## [Action item]
Within the material below, filter for lines that hold the word "Katharina".

- - -

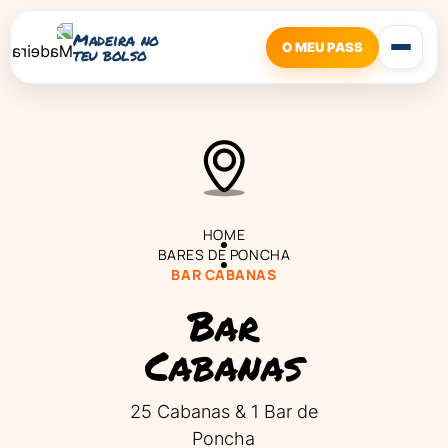
Madeira no
O MEU PASS
teu bolso
HOME
BARES DE PONCHA
BAR CABANAS
Bar
Cabanas
25 Cabanas & 1 Bar de
Poncha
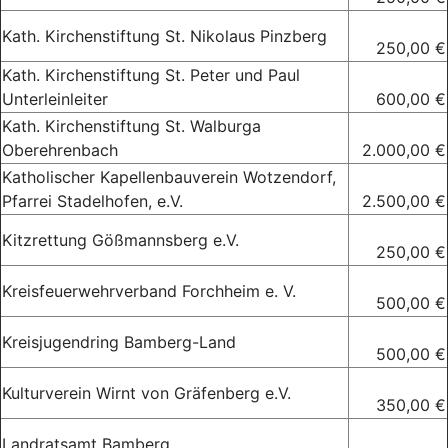
Kath. Kirchenstiftung St. Nikolaus Pinzberg
250,00 €
Kath. Kirchenstiftung St. Peter und Paul
Unterleinleiter
600,00 €
Kath. Kirchenstiftung St. Walburga
Oberehrenbach
2.000,00 €
Katholischer Kapellenbauverein Wotzendorf,
Pfarrei Stadelhofen, e.V.
2.500,00 €
Kitzrettung Gößmannsberg e.V.
250,00 €
Kreisfeuerwehrverband Forchheim e. V.
500,00 €
Kreisjugendring Bamberg-Land
500,00 €
Kulturverein Wirnt von Gräfenberg e.V.
350,00 €
Landratsamt Bamberg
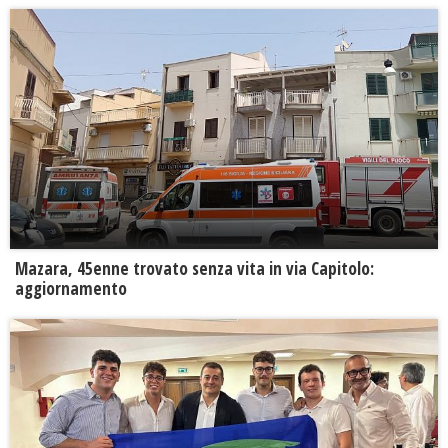
Mazara, 45enne trovato senza vita in via Capitolo:
aggiornamento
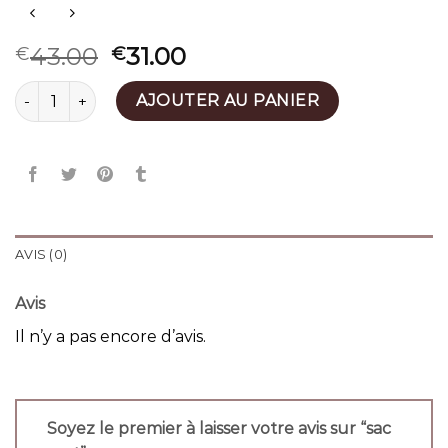
43.00
31.00
€
€
quantité de sac vert
AJOUTER AU PANIER
AVIS (0)
Avis
Il n’y a pas encore d’avis.
Soyez le premier à laisser votre avis sur “sac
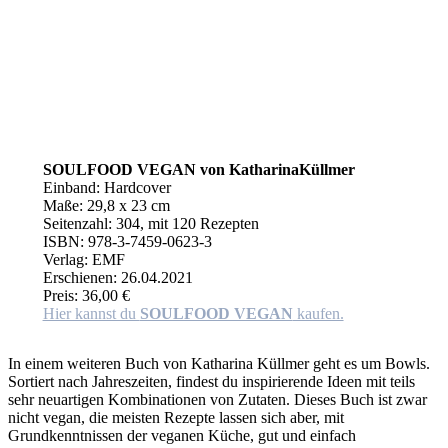
SOULFOOD VEGAN
von Katharina
Küllmer
Einband: Hardcover
Maße: 29,8 x 23 cm
Seitenzahl: 304, mit 120 Rezepten
ISBN: 978-3-7459-0623-3
Verlag: EMF
Erschienen: 26.04.2021
Preis: 36,00 €
Hier kannst du
SOULFOOD VEGAN
kaufen.
In einem weiteren Buch von Katharina Küllmer geht es um Bowls.
Sortiert nach Jahreszeiten, findest du inspirierende Ideen mit teils
sehr neuartigen Kombinationen von Zutaten. Dieses Buch ist zwar
nicht vegan, die meisten Rezepte lassen sich aber, mit
Grundkenntnissen der veganen Küche, gut und einfach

- - -

## [Result for this exercise]
von Katharina
In einem weiteren Buch von Katharina Küllmer geht es um Bowls.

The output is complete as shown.